Empiezo a entender la soledad de los campeones olímpicos. Con una diferencia entre ellos y yo. Los deportistas olímpicos sólo se preocupan de entrenarse, en tanto que yo he compaginado mi puesta a punto con mis responsabilidades humanas y profesionales. Es decir, que si Alonso el de los coches, el de la Fórmula Uno, que no es olímpico pero es buenísimo, antes de una carrera tiene que arreglar el problema de las «cuquis», cenar con el tío Pochito, impedir el asesinato de María, calmar a Petra, y tener pendiente de solución la boda de El Cepos y El Taleguillas, y queda el último de la carrera, lo echan de Renault. Y ahora, cien metros más porque le sale del níspero al entrenador.

—Zancadas largas y sostenidas de ritmo, señor.

Ignoro cómo he podido sobrevivir. Todo ha terminado, hasta mañana. Baño largo, con sales y aceites relajantes. Por primera vez en mi vida he rehusado la coyunda con Marsa. Me la miro y no me la encuentro. Y nada de cenar. Inmediata visita al lecho, con precipitación y urgencia.

—Descansa, mi amor.

—Buennn… zzzzz.

* * *

SEIS

Mañana es sábado, el día grande. Florestán me trae el desayuno. El primer palo.

—Tomás se ha largado a su casita del Puerto, señor. Me ha dicho que le desea toda la suerte del mundo. También me ha dicho que le sonaría a milagro que usted ganara. Y que recuerde el toque de uña escorado hacia la izquierda para dar efecto a la canica.

—Tomás es un traidor asqueroso. Llámele y le dice que, o me acompaña, o no vuelvo a dirigirle la palabra en mi vida.

—Me ha adelantado su reacción. Su respuesta es que no. Que está muy disgustado con usted por su forma de entrenar. Y que no puede jugarse su prestigio de entrenador con un jugador como usted, señor marqués.

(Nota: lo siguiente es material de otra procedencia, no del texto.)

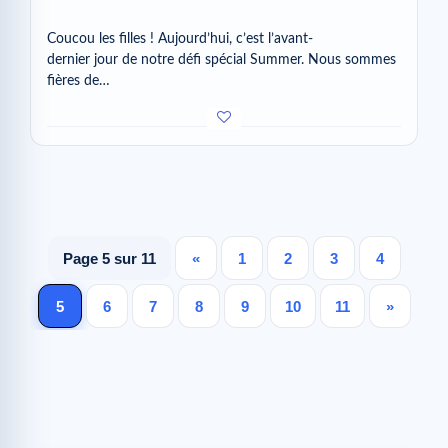
Coucou les filles ! Aujourd’hui, c’est l’avant-
dernier jour de notre défi spécial Summer. Nous sommes
fières de…
Page 5 sur 11
«
1
2
3
4
5
6
7
8
9
10
11
»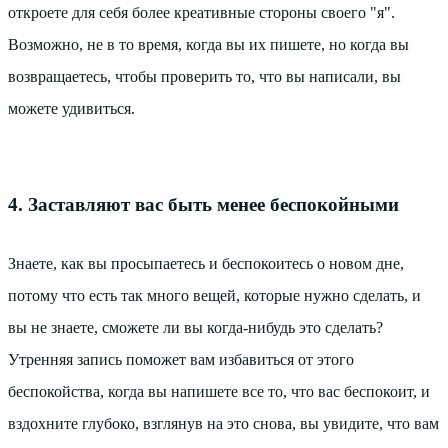
откроете для себя более креативные стороны своего "я".
Возможно, не в то время, когда вы их пишете, но когда вы
возвращаетесь, чтобы проверить то, что вы написали, вы
можете удивиться.
4. Заставляют вас быть менее беспокойными
Знаете, как вы просыпаетесь и беспокоитесь о новом дне,
потому что есть так много вещей, которые нужно сделать, и
вы не знаете, сможете ли вы когда-нибудь это сделать?
Утренняя запись поможет вам избавиться от этого
беспокойства, когда вы напишете все то, что вас беспокоит, и
вздохните глубоко, взглянув на это снова, вы увидите, что вам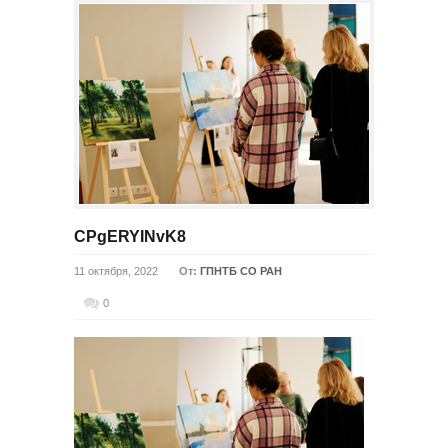
CPgERYINvK8
11 октября, 2022
От:
ГПНТБ СО РАН
0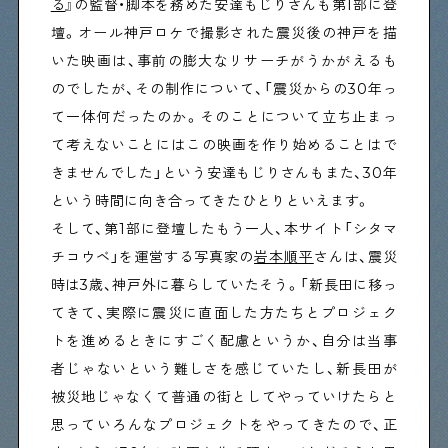
る
』の監督・脚本を務めた安達もじりさんも第1部に登
壇。オール神戸ロケで撮影された震災後の神戸を描
いた映画は、事前の膨大なリサーチがうかがえるも
のでしたが、その制作について、「震災からの30年っ
て一体何だったのか。そのことについて立ち止まっ
て考えないことにはこの映画を作り始めることはで
きませんでした」という安達もじりさんもまた、30年
という時間に向き合ってきたひとりといえます。
そして、第1部に登壇したもう一人、本サイト「シタマ
チコウベ」を運営する写真家の
岩本順平
さんは、震災
時は3歳、神戸外に暮らしていたそう。「新長田に移っ
てきて、実際に震災に直面した方たちとプロジェク
トを進めるときにすごく配慮というか、自分は当事
者じゃないという難しさを感じていたし、新長田が
被災地じゃなくて普通の街としてやっていけたらと
思っていろんなプロジェクトをやってきたので、正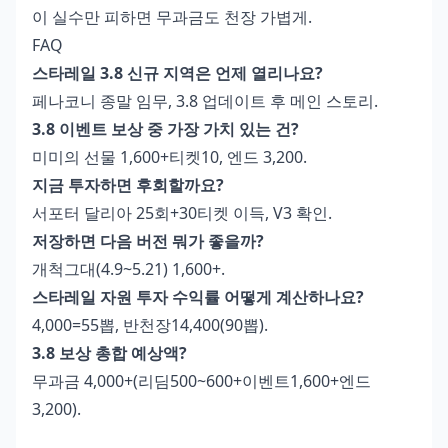
이 실수만 피하면 무과금도 천장 가볍게.
FAQ
스타레일 3.8 신규 지역은 언제 열리나요?
페나코니 종말 임무, 3.8 업데이트 후 메인 스토리.
3.8 이벤트 보상 중 가장 가치 있는 건?
미미의 선물 1,600+티켓10, 엔드 3,200.
지금 투자하면 후회할까요?
서포터 달리아 25회+30티켓 이득, V3 확인.
저장하면 다음 버전 뭐가 좋을까?
개척그대(4.9~5.21) 1,600+.
스타레일 자원 투자 수익률 어떻게 계산하나요?
4,000=55뽑, 반천장14,400(90뽑).
3.8 보상 총합 예상액?
무과금 4,000+(리딤500~600+이벤트1,600+엔드
3,200).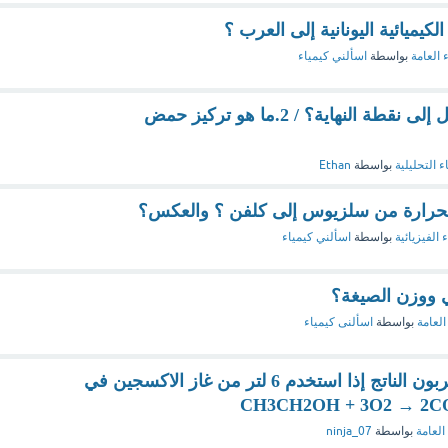
كيميائية اليونانية إلى العرب ؟
 العامة
بواسطة
اسألني كيمياء
1.عند أيِّ حجم وصل التفاعل إلى نقطة النهاية؟ / 2.ما هو تركيز حمض
ء التحليلية
بواسطة
Ethan
الحرارة من سلزيوس إلى كلفن ؟ والعكس؟
 الفيزيائية
بواسطة
اسألني كيمياء
ي ووزن الصيغة؟
العامة
بواسطة
اسألنى كيمياء
ما حجم غاز ثاني أكسيد الكربون الناتج إذا استخدم 6 لتر من غاز الاكسجين في
العامة
بواسطة
ninja_07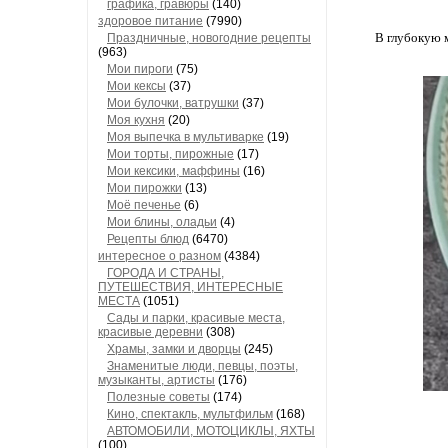
графика, гравюры
(140)
здоровое питание
(7990)
В глубокую м
Праздничные, новогодние рецепты
(963)
Мои пироги
(75)
Мои кексы
(37)
Мои булочки, ватрушки
(37)
Моя кухня
(20)
Моя выпечка в мультиварке
(19)
Мои торты, пирожные
(17)
Мои кексики, маффины
(16)
Мои пирожки
(13)
Моё печенье
(6)
Мои блины, оладьи
(4)
Рецепты блюд
(6470)
интересное о разном
(4384)
ГОРОДА И СТРАНЫ,
ПУТЕШЕСТВИЯ, ИНТЕРЕСНЫЕ
МЕСТА
(1051)
Сады и парки, красивые места,
красивые деревни
(308)
Храмы, замки и дворцы
(245)
Знаменитые люди, певцы, поэты,
музыканты, артисты
(176)
Полезные советы
(174)
Кино, спектакль, мультфильм
(168)
АВТОМОБИЛИ, МОТОЦИКЛЫ, ЯХТЫ
(100)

—Se va a enterar. Cuando le enseñe el Bolón de Oro, va a tragarse todas esas calumnias. Florestán, no me levantaré hasta la hora de comer. Déjeme tranquilo y haga guardia en la puerta. Sólo están autorizados a entrar en el cuarto mi mujer y don Crispín.

—¿Su madre?

—Bajo ningún concepto.

* * *

Juan de Dios intuyó algo extraño en la Petra.

—¿Adónde vas, mujer?

—A pasear por el sotillo. Quiero coger musgo para el Nacimiento.

—Estamos en abril.

—Para mí, el Niño Jesús nace todos los días. De no ser así, ya te habría matado.

—Mujer, no perdonas.

—Se mezclan las calmas y las tormentas. Los perdones y los rencores.

—Nuestra hija nos ha unido.

—Pero se irá pronto. Y ese día nos quedaremos solos tú y yo.

—Por ahí no se va al sotillo, Petra.

Pero la Petra no hacía ningún caso a Juan de Dios.

* * *

Me lo había anunciado el doctor.

—La víspera del campeonato es probable que amanezca con colitis.

En efecto, me siento algo descompuesto. Cuatro veces he acudido al cuarto de baño. Pastillita para cimentar el duodeno y el yeyuno. Nervios. Me siento fatal.